Cutout Photo: Terk0102 / Wikipedia / CC BY-SA 4.0

COLUMBIA, S.C. (WACH)-- A Midlands high school student has been identified and charged in connection with a fake internet profile account.

A 14-year-old Richland Northeast High School student has been charged with multiple counts of unlawful communication, a misdemeanor offense.

The juvenile was taken into custody at approximately 4 p.m. Tuesday.

RCSD investigators discovered that the juvenile threatened students through the use of a fake profile account via internet capabilities. Significant leads from the community assisted investigators in the juvenile's identity.

The student used Google Hangouts to contact the students at Richland Northeast High School through a school-issued chrome book.

Investigators are currently following up on more information and additional charges may be forthcoming.

Sheriff Lott stated that the juvenile will later be released to a parent or guardian.

The student used google hangouts to contact the students at Richland Northeast High School through a school-issued chrome book.

Related Story: Midlands mother warns of social media predator targeting underage children

Below are a few internet safety tips from the Richland County Sheriff's Department:

What Children Need to Know about Internet Safety

• Do not give out personal information such as your address, telephone number, parents’ work address/telephone number, or the name and location of my school without my parents’ permission.

• Tell your parents right away if I come across any information that makes you feel uncomfortable.

• Never agree to get together with someone you “meet" online without first checking with your parents. If your parents agree to the meeting, Make sure that it is in a public place and bring your mother or father along.

• Never send a person your picture or anything else without first checking with your parents.

• Do not respond to any messages that are mean or in any way make you feel uncomfortable. If you do, tell your parents right away so that they can contact the service provider.

• Do not give out your Internet password to anyone (even your best friends) other than my parents.

• Check with your parents before downloading or installing software or doing anything that could possibly hurt your computer or jeopardize your family’s privacy.

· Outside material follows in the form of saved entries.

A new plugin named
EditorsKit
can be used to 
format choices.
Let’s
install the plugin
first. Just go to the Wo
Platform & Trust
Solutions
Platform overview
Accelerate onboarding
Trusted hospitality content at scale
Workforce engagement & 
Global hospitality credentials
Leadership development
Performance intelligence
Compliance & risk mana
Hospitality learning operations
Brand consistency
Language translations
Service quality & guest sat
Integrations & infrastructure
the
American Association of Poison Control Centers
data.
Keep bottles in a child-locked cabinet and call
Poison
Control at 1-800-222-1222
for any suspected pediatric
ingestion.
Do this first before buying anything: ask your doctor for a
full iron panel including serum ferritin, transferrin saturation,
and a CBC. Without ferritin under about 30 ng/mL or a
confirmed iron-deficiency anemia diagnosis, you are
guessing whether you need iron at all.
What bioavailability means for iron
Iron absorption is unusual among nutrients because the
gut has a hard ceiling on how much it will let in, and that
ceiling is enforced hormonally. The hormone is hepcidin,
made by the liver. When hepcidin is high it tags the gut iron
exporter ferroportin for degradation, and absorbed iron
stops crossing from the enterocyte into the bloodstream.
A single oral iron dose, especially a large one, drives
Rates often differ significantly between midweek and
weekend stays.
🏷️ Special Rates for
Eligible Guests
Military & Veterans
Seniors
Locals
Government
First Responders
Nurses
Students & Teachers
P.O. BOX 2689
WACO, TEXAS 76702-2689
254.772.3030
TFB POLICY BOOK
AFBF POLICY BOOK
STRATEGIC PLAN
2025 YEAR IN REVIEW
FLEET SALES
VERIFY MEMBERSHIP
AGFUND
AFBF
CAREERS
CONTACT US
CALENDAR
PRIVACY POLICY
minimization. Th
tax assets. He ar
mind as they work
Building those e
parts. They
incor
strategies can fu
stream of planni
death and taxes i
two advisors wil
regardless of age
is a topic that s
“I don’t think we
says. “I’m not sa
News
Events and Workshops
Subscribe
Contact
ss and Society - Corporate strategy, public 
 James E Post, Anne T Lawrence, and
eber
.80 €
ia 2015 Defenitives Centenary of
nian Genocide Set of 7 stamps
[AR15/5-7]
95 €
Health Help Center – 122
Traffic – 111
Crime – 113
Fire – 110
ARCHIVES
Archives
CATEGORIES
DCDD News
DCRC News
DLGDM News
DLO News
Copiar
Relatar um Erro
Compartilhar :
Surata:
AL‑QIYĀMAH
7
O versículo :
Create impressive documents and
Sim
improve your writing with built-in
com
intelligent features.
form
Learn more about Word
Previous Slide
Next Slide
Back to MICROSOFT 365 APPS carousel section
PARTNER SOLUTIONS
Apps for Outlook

What Parents Need to Know About Internet Safety

• Use filtering or parental control technologies. Block everything that isn’t pre-approved, rather than just filtering out the “bad” sites.

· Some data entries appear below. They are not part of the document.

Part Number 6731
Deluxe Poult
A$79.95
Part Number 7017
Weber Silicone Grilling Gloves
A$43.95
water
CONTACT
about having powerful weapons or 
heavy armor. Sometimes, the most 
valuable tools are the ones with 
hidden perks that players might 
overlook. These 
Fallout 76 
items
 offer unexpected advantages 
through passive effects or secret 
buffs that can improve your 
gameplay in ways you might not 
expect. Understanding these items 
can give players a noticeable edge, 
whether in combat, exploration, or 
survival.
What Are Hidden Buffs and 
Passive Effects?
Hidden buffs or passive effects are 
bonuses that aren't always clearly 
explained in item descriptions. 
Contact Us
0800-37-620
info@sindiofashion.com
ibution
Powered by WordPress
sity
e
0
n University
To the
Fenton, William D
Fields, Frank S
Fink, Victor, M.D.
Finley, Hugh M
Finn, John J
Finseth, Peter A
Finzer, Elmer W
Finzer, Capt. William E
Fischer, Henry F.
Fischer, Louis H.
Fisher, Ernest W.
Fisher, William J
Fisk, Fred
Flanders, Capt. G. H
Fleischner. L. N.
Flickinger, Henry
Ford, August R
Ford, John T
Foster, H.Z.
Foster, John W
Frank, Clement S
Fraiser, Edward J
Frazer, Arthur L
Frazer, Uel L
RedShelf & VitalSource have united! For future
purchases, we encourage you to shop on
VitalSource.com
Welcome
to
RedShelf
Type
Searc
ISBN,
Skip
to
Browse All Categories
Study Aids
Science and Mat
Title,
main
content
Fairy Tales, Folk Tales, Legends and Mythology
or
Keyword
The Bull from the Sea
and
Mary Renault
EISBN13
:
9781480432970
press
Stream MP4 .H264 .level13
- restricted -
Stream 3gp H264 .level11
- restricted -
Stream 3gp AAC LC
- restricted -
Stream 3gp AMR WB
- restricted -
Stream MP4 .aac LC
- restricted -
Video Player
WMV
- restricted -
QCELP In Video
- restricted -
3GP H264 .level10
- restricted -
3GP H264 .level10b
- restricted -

• Bookmark their favorite Web sites so they will not mistype them and end up at a “bad” site.

• Use kid-sized search engines.

• Limit their online time.

• Check with their teachers often for suggested Web sites and for recommendations for good resources online.

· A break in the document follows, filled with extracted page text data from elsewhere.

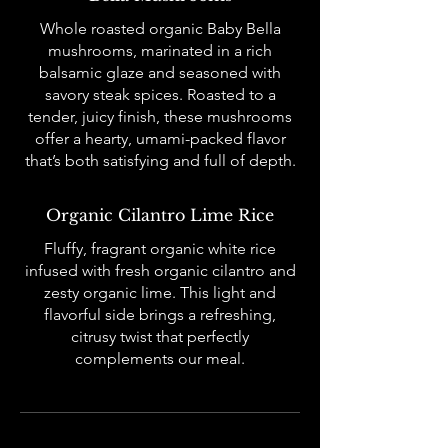
Whole roasted organic Baby Bella
mushrooms, marinated in a rich
balsamic glaze and seasoned with
savory steak spices. Roasted to a
tender, juicy finish, these mushrooms
offer a hearty, umami-packed flavor
that’s both satisfying and full of depth.
Organic Cilantro Lime Rice
Fluffy, fragrant organic white rice
infused with fresh organic cilantro and
zesty organic lime. This light and
flavorful side brings a refreshing,
citrusy twist that perfectly
complements our meal.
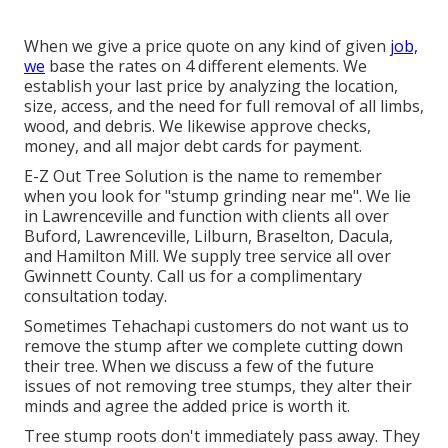
When we give a price quote on any kind of given
job,
we
base the rates on 4 different elements. We
establish your last price by analyzing the location,
size, access, and the need for full removal of all limbs,
wood, and debris. We likewise approve checks,
money, and all major debt cards for payment.
E-Z Out Tree Solution is the name to remember
when you look for "stump grinding near me". We lie
in Lawrenceville and function with clients all over
Buford, Lawrenceville, Lilburn, Braselton, Dacula,
and Hamilton Mill. We supply tree service all over
Gwinnett County. Call us for a complimentary
consultation today.
Sometimes Tehachapi customers do not want us to
remove the stump after we complete cutting down
their tree. When we discuss a few of the future
issues of not removing tree stumps, they alter their
minds and agree the added price is worth it.
Tree stump roots don't immediately pass away. They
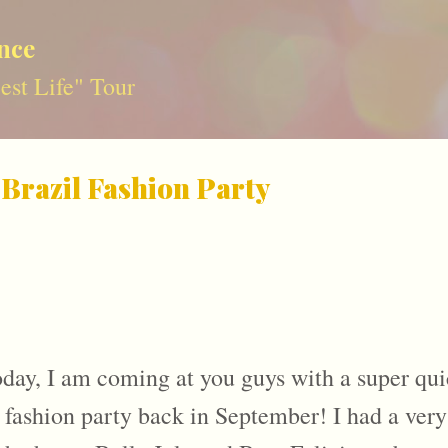
Skip to main content
nce
st Life" Tour
 Brazil Fashion Party
day, I am coming at you guys with a super qui
 fashion party back in September! I had a very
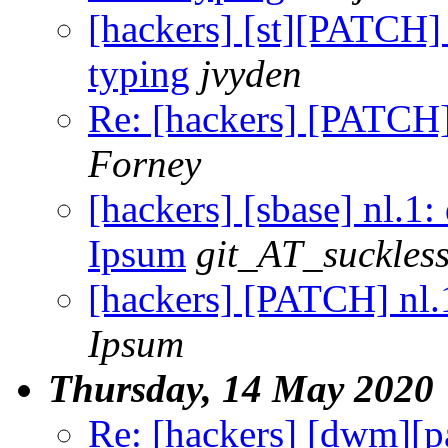
[hackers] [st][PATCH]
typing
jvyden
Re: [hackers] [PATCH]
Forney
[hackers] [sbase] nl.1
Ipsum
git_AT_suckless
[hackers] [PATCH] nl.
Ipsum
Thursday, 14 May 2020
Re: [hackers] [dwm]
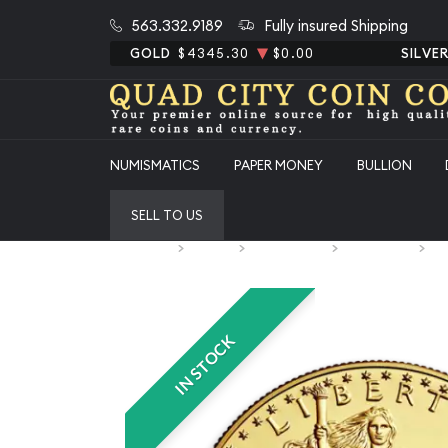
563.332.9189
Fully insured Shipping
GOLD
$4345.30
$0.00
SILVE
NUMISMATICS
PAPER MONEY
BULLION
SELL TO US
Home
Bullion
Gold Bullion
Gold Coins
U.
IN STOCK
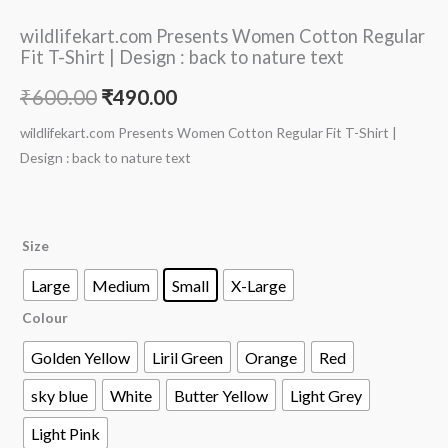
wildlifekart.com Presents Women Cotton Regular
Fit T-Shirt | Design : back to nature text
₹
600.00
₹
490.00
wildlifekart.com Presents Women Cotton Regular Fit T-Shirt |
Design : back to nature text
Size
Large
Medium
Small
X-Large
Colour
Golden Yellow
Liril Green
Orange
Red
sky blue
White
Butter Yellow
Light Grey
Light Pink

• Sit down with your children as often as possible and find out where they go online, what they like and ask or answer any questions.

• Tell them to get your permission before posting any content, including profiles and blogs, to a Web site or sending it via e-mail or IM.

• Make sure only pre-approved senders can send your child an IM.

• Use a pop-up blocker or toolbar, an antivirus program and a spyware remover.

• Make sure that your children understand what information can and can’t be shared online with anyone.

• Make sure they can’t share pictures online, or set up profiles or blogs or webcams without your okay.

• Google their name, screen names, address, and telephone numbers at least once a week. Many kids post nasty things about others.

Other Helpful Websites

Digital Safety: Staying Safe Online

The 4 R’s of the Internet

1. Recognize – deceptive ways

2. Refuse – to give personal info

3. Respond – assertively

4. Report – dangerous contact


1. Keep Your Profile Anonymous

2. Guard Personal Information

3. Make Your Username Generic

4. Don’t Open Email from Strangers

5. Don’t Post Your Picture. Your friends already know what you look like.